Frente a ese relativismo de goces y necesidades, tenemos el falso biologicismo. Es admirable que los obreros europeos tengan coche, que gasten gran parte de su sueldo en artículos de consumo, inunden con su presencia los grandes almacenes; es maravilloso que puedan pedir créditos para un piso con luz, agua corriente; un milagro que perciban un subsidio cuando el patrón les echa a la calle. Todo esto es fantástico. Fantástico ¿respecto a qué? ¿Respecto a los obreros de los tiempos de Marx y Engels? Si así es, debemos creer en el progreso, al menos en un puñado de países tomados como referencia más o menos arbitraria. Pero ¿está menos explotado el obrero que engorda y se deja atrapar por los créditos para la casa y el coche, con respecto del patrón o de los accionistas que compran su fuerza de trabajo, esto es que usurpan esa parte de su persona? Esta sigue siendo la cuestión esencial, el «respecto de», o sea, la cuestión relativa o relacional, la que concierne a capitalistas y obreros como clases entre las que median vinculaciones asimétricas en cada fase histórica concreta del capitalismo. Pero, a parte de la cuestión relativa (que en auténtica dialéctica conlleva la cuestión absoluta), está la cuestión esencial. ¿Sigue siendo racional, y por tanto legítimo en su sentido más radical, que ese tiempo de trabajo, que esas fuerzas de trabajo vivan usurpadas por el capital? ¿Cómo sepultar el marxismo, cuando el problema que lo ha engendrado aún no ha prescrito?. El problema de la vida social, de la historia toda, sigue siendo la explotación de esas masas de hombres entregadas al trabajo, sea éste manual o sea trabajo de «cuello blanco», esté o no regulado por convenios. No se pueden abandonar las terapias cuando la enfermedad más grave persiste, y se realimenta en cada nueva fase por unos canales insospechados, imprevisibles –en buena medida– en las fases precedentes.

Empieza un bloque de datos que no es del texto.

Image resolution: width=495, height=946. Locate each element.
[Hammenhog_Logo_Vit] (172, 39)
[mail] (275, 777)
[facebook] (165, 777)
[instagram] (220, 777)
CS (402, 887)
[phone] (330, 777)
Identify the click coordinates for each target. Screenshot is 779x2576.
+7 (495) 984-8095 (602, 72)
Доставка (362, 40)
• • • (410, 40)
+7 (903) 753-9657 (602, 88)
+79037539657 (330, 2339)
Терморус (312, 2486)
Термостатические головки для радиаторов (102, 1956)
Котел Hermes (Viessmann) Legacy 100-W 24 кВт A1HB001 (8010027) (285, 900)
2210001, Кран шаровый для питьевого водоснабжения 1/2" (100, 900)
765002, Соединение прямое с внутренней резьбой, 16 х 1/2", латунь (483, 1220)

Por otro lado, cabe advertir la separación entre el mundo de la producción, por un lado, y el mundo opaco –sobre todo para los economistas– de enormes masas de jóvenes y de otros marginados, por el otro haz. Una separación tal hace que la categoría «proletariado» se muestre excesivamente estrecha en los análisis actuales. Este proletariado podrá ser explotado en tal grado o en tal otro, según el precio de su mercancía, el trabajo, en esta o aquella rama de la producción, dadas unas determinadas capacitaciones técnicas. En este sentido, las «aristocracias obreras» han proliferado. Muchos trabajadores se han aburguesado notablemente en cuanto a sus conformaciones ideológicas y en cuanto a su actitud refractaria a cualquier género de revolución. Pero por otro lado, la categoría de «proletariado» es enormemente ancha, y se amplía en cantidad y en géneros diferentes de personas que abarca, pues el número de los explotados (en grados diversos) junto con el de los excluidos de la explotación es inmenso.